Anderson enlisted the help of Hecht, who was a professional painter for over 40 years. A man with carpentry skills himself, Hecht used a roller and brushes to apply varnish to the finished wooden desks that were built “assembly style” and with the aid of a few other residents, desks appeared in no time.

“I went to the former director Amanda Gosnell and said we could build a desk for $21 and she said to go ahead and make 20 of them,” Anderson said. “Two of us did about 90% of the carpentry work and Ron (Hecht) did about 90% of the painting.”

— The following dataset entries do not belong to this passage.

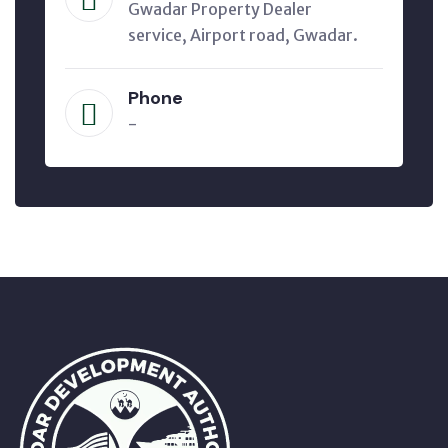
Gwadar Property Dealer
service, Airport road, Gwadar.
Phone
-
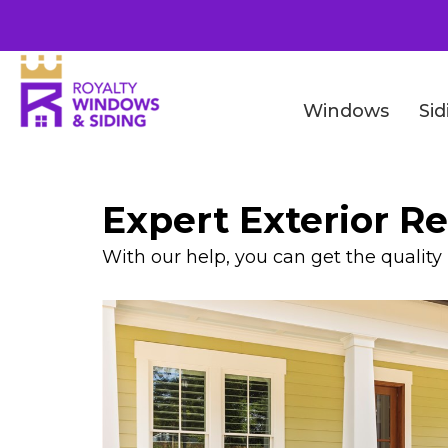
Windows
Sid
Expert Exterior R
With our help, you can get the qualit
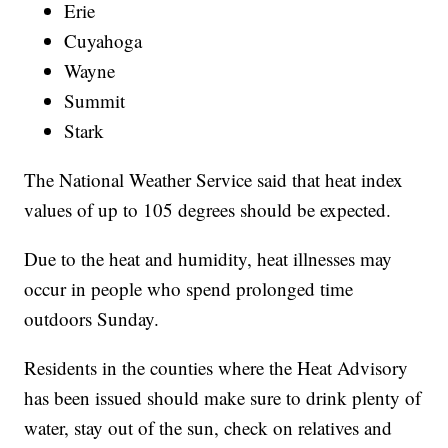
Erie
Cuyahoga
Wayne
Summit
Stark
The National Weather Service said that heat index
values of up to 105 degrees should be expected.
Due to the heat and humidity, heat illnesses may
occur in people who spend prolonged time
outdoors Sunday.
Residents in the counties where the Heat Advisory
has been issued should make sure to drink plenty of
water, stay out of the sun, check on relatives and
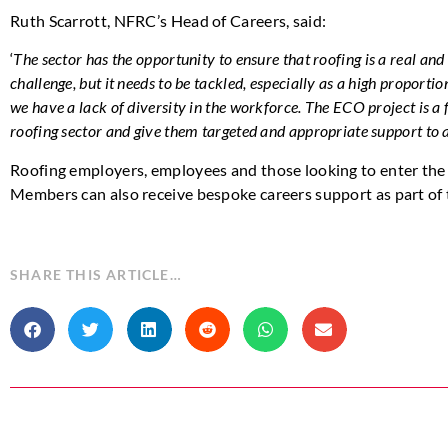
Ruth Scarrott, NFRC’s Head of Careers, said:
‘
The sector has the opportunity to ensure that roofing is a real and 
challenge, but it needs to be tackled, especially as a high proportio
we have a lack of diversity in the workforce. The ECO project is a
roofing sector and give them targeted and appropriate support to
Roofing employers, employees and those looking to enter the 
Members can also receive bespoke careers support as part of
SHARE THIS ARTICLE…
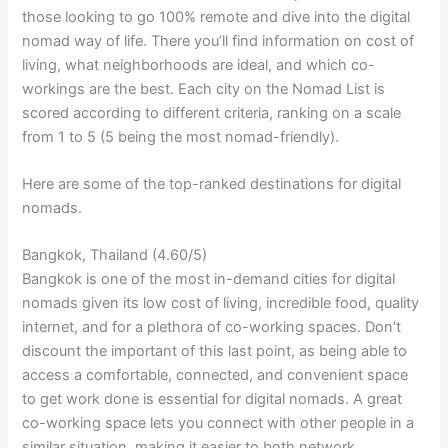
those looking to go 100% remote and dive into the digital
nomad way of life. There you’ll find information on cost of
living, what neighborhoods are ideal, and which co-
workings are the best. Each city on the Nomad List is
scored according to different criteria, ranking on a scale
from 1 to 5 (5 being the most nomad-friendly).
Here are some of the top-ranked destinations for digital
nomads.
Bangkok, Thailand (4.60/5)
Bangkok is one of the most in-demand cities for digital
nomads given its low cost of living, incredible food, quality
internet, and for a plethora of co-working spaces. Don’t
discount the important of this last point, as being able to
access a comfortable, connected, and convenient space
to get work done is essential for digital nomads. A great
co-working space lets you connect with other people in a
similar situation, making it easier to both network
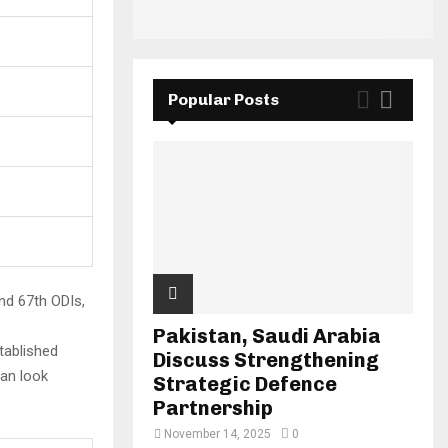
Popular Posts
nd 67th ODIs,
Pakistan, Saudi Arabia
tablished
Discuss Strengthening
can look
Strategic Defence
Partnership
November 14, 2025
0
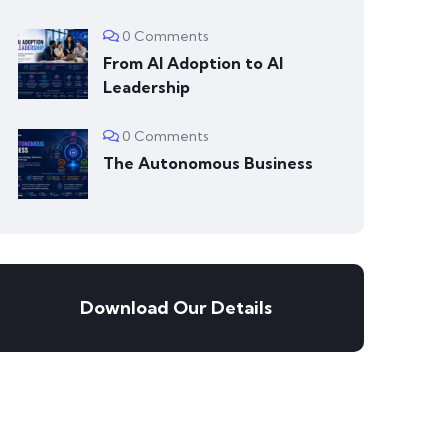
0 Comments
From AI Adoption to AI
Leadership
0 Comments
The Autonomous Business
Download Our Details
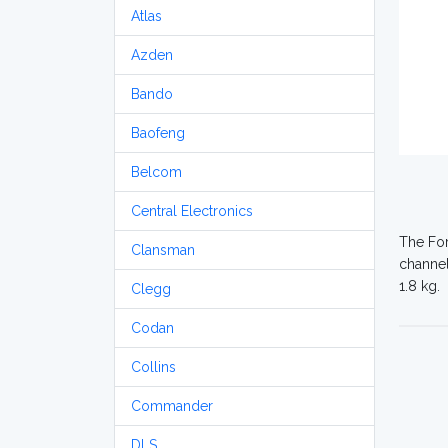
Atlas
Azden
Bando
Baofeng
Belcom
Central Electronics
The For
Clansman
channel
1.8 kg.
Clegg
Codan
Collins
Commander
DLS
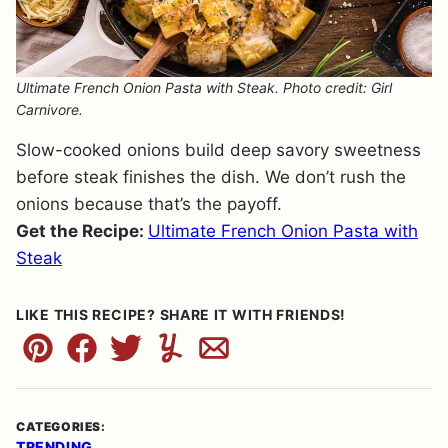
Ultimate French Onion Pasta with Steak. Photo credit: Girl
Carnivore.
Slow-cooked onions build deep savory sweetness
before steak finishes the dish. We don’t rush the
onions because that’s the payoff.
Get the Recipe:
Ultimate French Onion Pasta with
Steak
LIKE THIS RECIPE? SHARE IT WITH FRIENDS!
Pin
Facebook
Tweet
Yummly
Email
CATEGORIES:
TRENDING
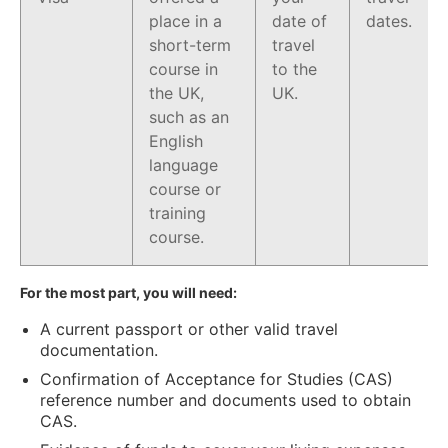
place in a
date of
dates.
short-term
travel
course in
to the
the UK,
UK.
such as an
English
language
course or
training
course.
For the most part, you will need:
A current passport or other valid travel
documentation.
Confirmation of Acceptance for Studies (CAS)
reference number and documents used to obtain
CAS.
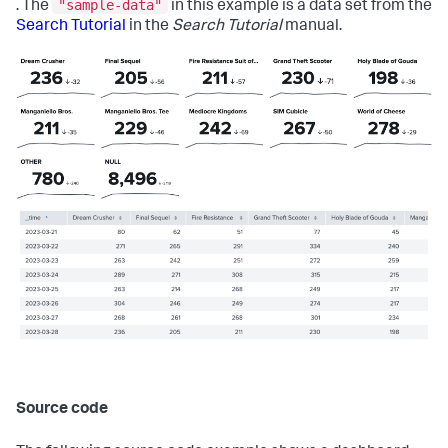
"sample-data"
. The
in this example is a data set from the
Search Tutorial
in the
Search Tutorial
manual.
Source code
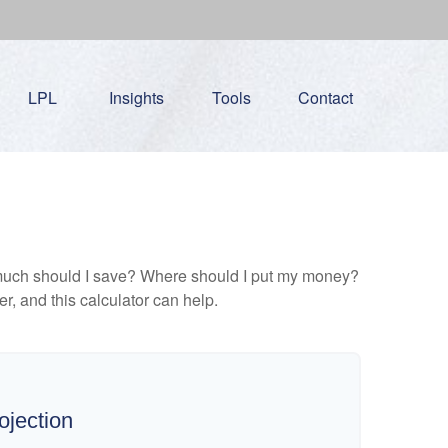
LPL
Insights
Tools
Contact
ow much should I save? Where should I put my money?
, and this calculator can help.
ojection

A few of the desks made by residents of Covenant Living at the Holmstad in Batavia for students working at home during the pandemic.
A few of the desks made by residents of Covenant Living at the Holmstad in Batavia for students working at home during the pandemic.

Anderson said the desks themselves, with dimensions of 30 inches high and a 24- by 18-inch top made of pine and 3/4-inch plywood could be built in about two hours, but that the staining added more time.

A self-employed man who repaired windshields himself, Anderson said he has had his own tools “since I was 8.”

“I’ve been making sawdust now for 65 years,” Anderson joked. “I’m a woodworker and I knew we could get these built.”

Pahlke said the Batavia United Way had set up offices in the Covenant Living facilities during the pandemic and quickly found a place for the desks at the H.C. Storm Elementary School nearby.

Anderson said to his knowledge, “the desks were all scooped up in less than 20 minutes” and that he feels “it will now be easier for some kids to sit and study.”

“I have five grandkids of my own and I know that some kids are better at this lockdown and remote learning than others,” he said.

Hecht said for him, “the project made sense” and thought it was “a great thing to do to help other people.”

Randy Johnson, 80, formerly of Wheaton, said he too helped out with the project and that the biggest takeaway was thinking about the eventual reaction of a child he would never meet.

“Before COVID, we’d go over to Storm Elementary and help with the reading program, so there is sort of a tie-in already,” Johnson said. “What I enjoyed the most but haven’t witnessed is the anticipation and look on the child’s face that received that desk. You’ll never know who got it, but you know it was appreciated.”